---------- Dataset records

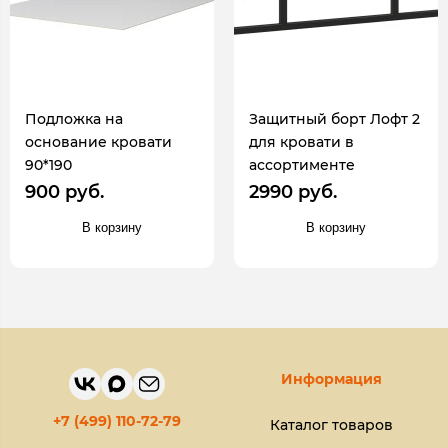
Подложка на
Защитный борт Лофт 2
основание кровати
для кровати в
90*190
ассортименте
900 руб.
2990 руб.
В корзину
В корзину
Информация
+7 (499) 110-72-79
Каталог товаров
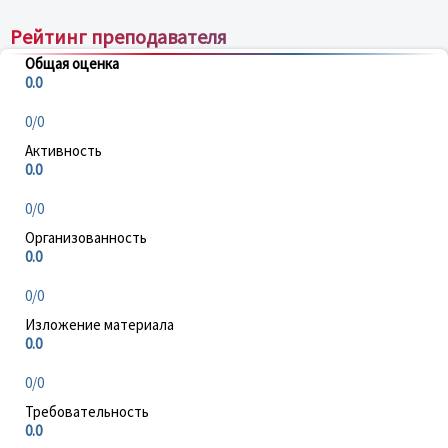
Рейтинг преподавателя
Общая оценка
0.0
0/0
Активность
0.0
0/0
Организованность
0.0
0/0
Изложение материала
0.0
0/0
Требовательность
0.0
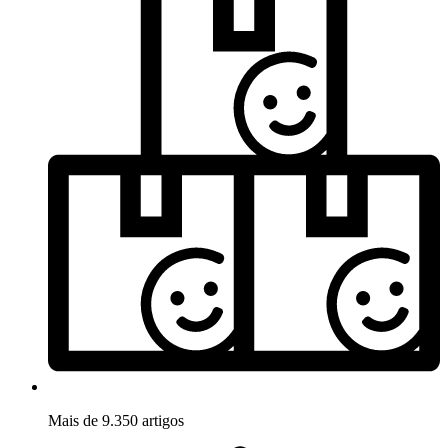
Mais de 9.350 artigos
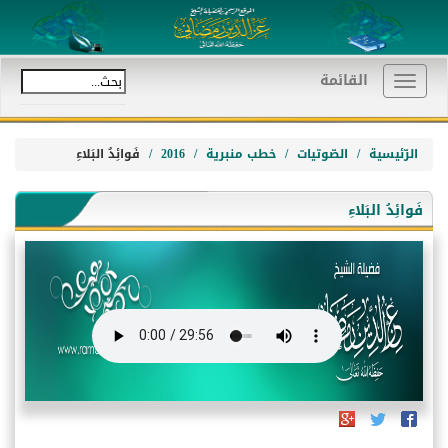
القائمة
Toggle
navigation
الرّئيسية
الصّوتيات
خطب منبرية
2016
فَوائِدُ البَلاءِ
فَوائِدُ البَلاءِ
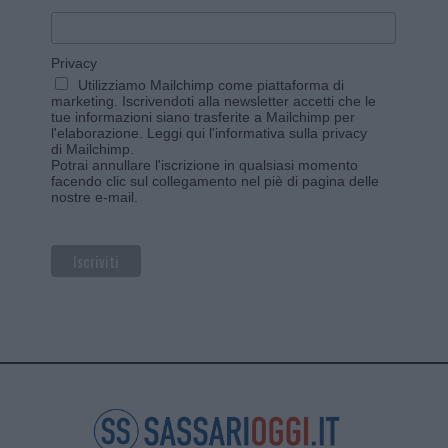
Privacy
Utilizziamo Mailchimp come piattaforma di
marketing. Iscrivendoti alla newsletter accetti che le
tue informazioni siano trasferite a Mailchimp per
l'elaborazione.
Leggi qui l'informativa sulla privacy
di Mailchimp
.
Potrai annullare l'iscrizione in qualsiasi momento
facendo clic sul collegamento nel piè di pagina delle
nostre e-mail.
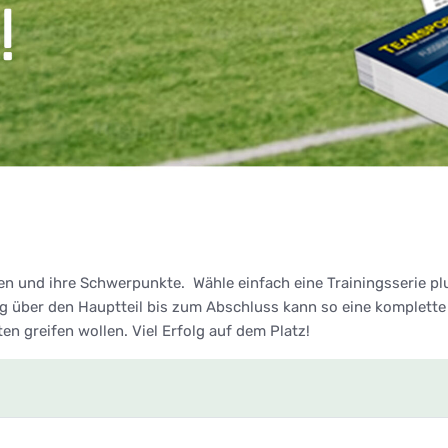
en und ihre Schwerpunkte. Wähle einfach eine Trainingsserie p
über den Hauptteil bis zum Abschluss kann so eine komplette 
lten greifen wollen. Viel Erfolg auf dem Platz!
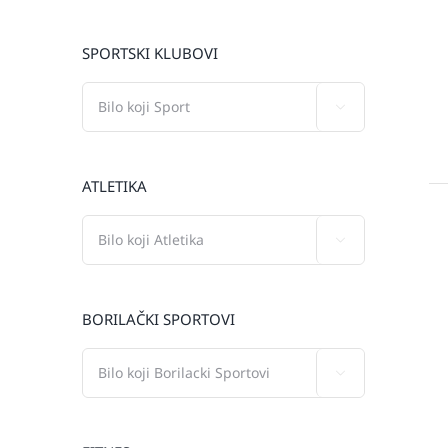
SPORTSKI KLUBOVI

ATLETIKA

BORILAČKI SPORTOVI

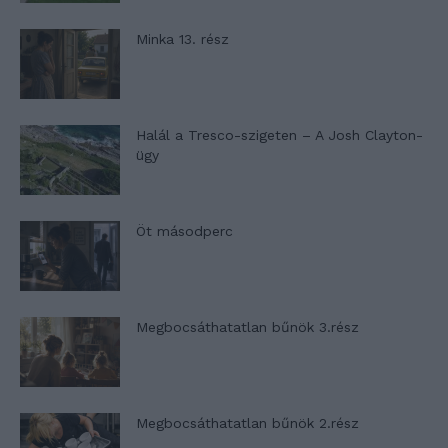
Minka 13. rész
Halál a Tresco-szigeten – A Josh Clayton-
ügy
Öt másodperc
Megbocsáthatatlan bűnök 3.rész
Megbocsáthatatlan bűnök 2.rész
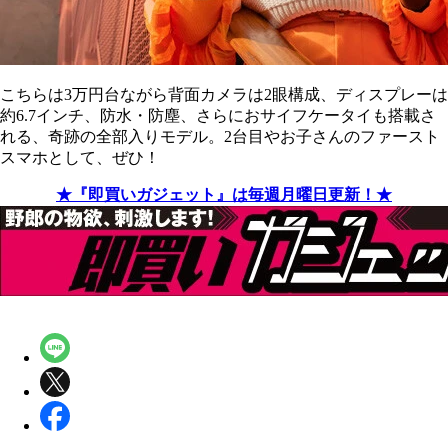
こちらは3万円台ながら背面カメラは2眼構成、ディスプレーは
約6.7インチ、防水・防塵、さらにおサイフケータイも搭載さ
れる、奇跡の全部入りモデル。2台目やお子さんのファースト
スマホとして、ぜひ！
★『即買いガジェット』は毎週月曜日更新！★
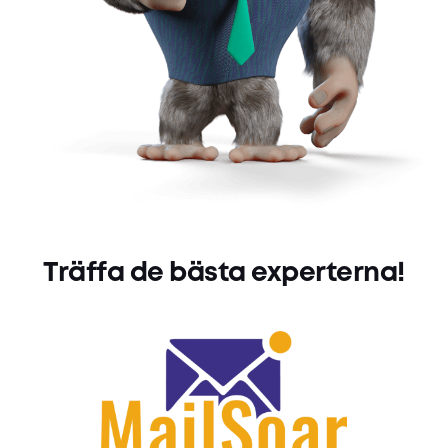
Träffa de bästa experterna!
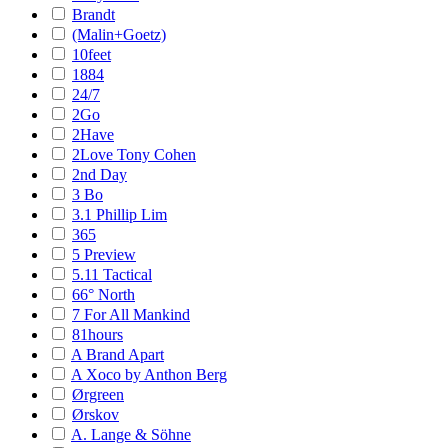
Brandt
(Malin+Goetz)
10feet
1884
24/7
2Go
2Have
2Love Tony Cohen
2nd Day
3 Bo
3.1 Phillip Lim
365
5 Preview
5.11 Tactical
66° North
7 For All Mankind
81hours
A Brand Apart
A Xoco by Anthon Berg
Ørgreen
Ørskov
A. Lange & Söhne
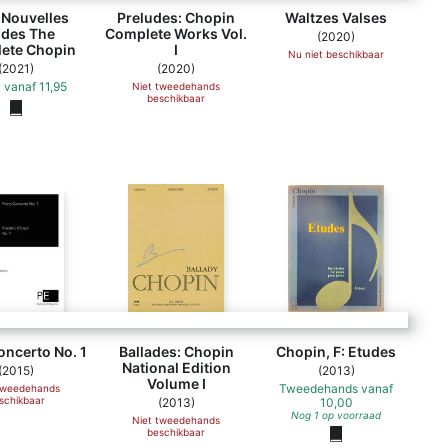
 Nouvelles
Preludes: Chopin
Waltzes Valses
udes The
Complete Works Vol.
(2020)
ete Chopin
I
Nu niet beschikbaar
(2021)
(2020)
w
vanaf
11,95
Niet tweedehands
beschikbaar
oncerto No. 1
Ballades: Chopin
Chopin, F: Etudes
National Edition
(2015)
(2013)
Volume I
Tweedehands
vanaf
tweedehands
schikbaar
(2013)
10,00
Nog 1 op voorraad
Niet tweedehands
beschikbaar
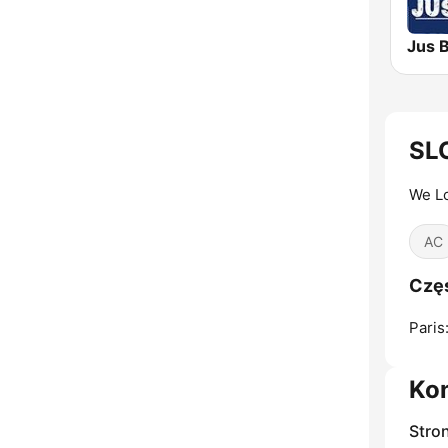
Jus 
SL
We Lo
AC
Czę
Paris
Ko
Stro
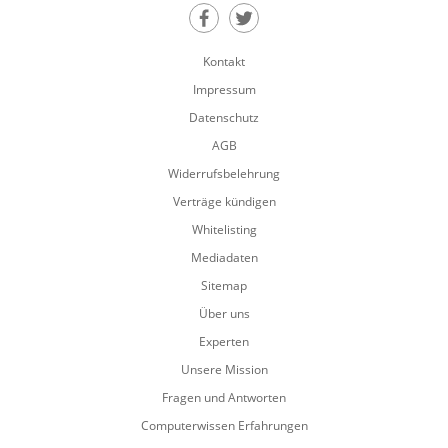
Teilen auf Facebook
Teilen auf Twitter
Kontakt
Impressum
Datenschutz
AGB
Widerrufsbelehrung
Verträge kündigen
Whitelisting
Mediadaten
Sitemap
Über uns
Experten
Unsere Mission
Fragen und Antworten
Computerwissen Erfahrungen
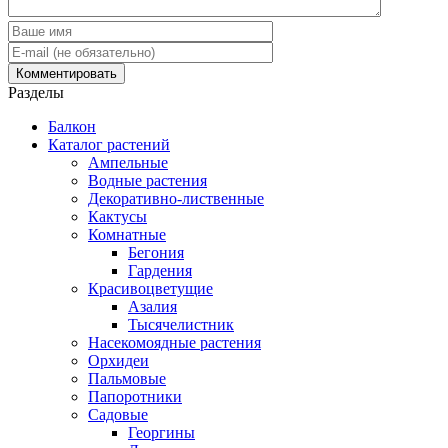
Разделы
Балкон
Каталог растений
Ампельные
Водные растения
Декоративно-лиственные
Кактусы
Комнатные
Бегония
Гардения
Красивоцветущие
Азалия
Тысячелистник
Насекомоядные растения
Орхидеи
Пальмовые
Папоротники
Садовые
Георгины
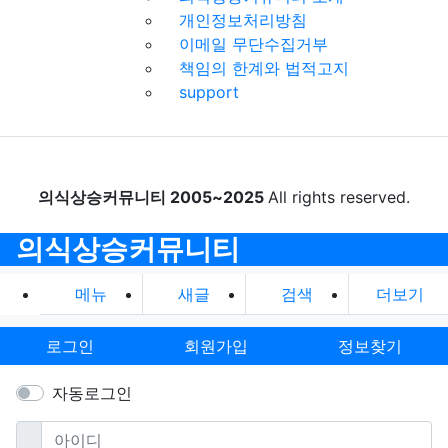
개인정보처리방침
이메일 무단수집거부
책임의 한계와 법적고지
support
의식상승커뮤니티 2005~2025
All rights reserved.
의식상승커뮤니티
메뉴
새글
검색
더보기
로그인
회원가입
정보찾기
자동로그인
필수
아이디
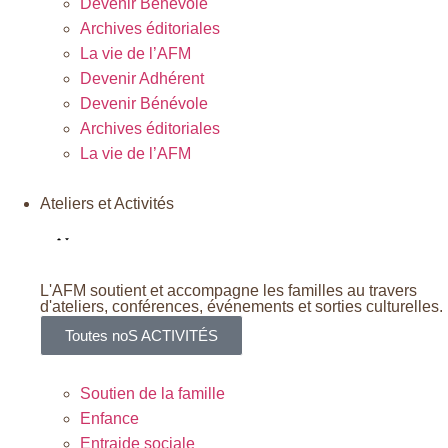
Devenir Bénévole
Archives éditoriales
La vie de l’AFM
Devenir Adhérent
Devenir Bénévole
Archives éditoriales
La vie de l’AFM
Ateliers et Activités
L'AFM soutient et accompagne les familles au travers
d'ateliers, conférences, événements et sorties culturelles.
Toutes noS ACTIVITÉS
Soutien de la famille
Enfance
Entraide sociale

--------------------

• Exercise
Among the entries above, how many lines contain the string "Megbocsáthatatlan"? Only the number should be given.

• Written answer
2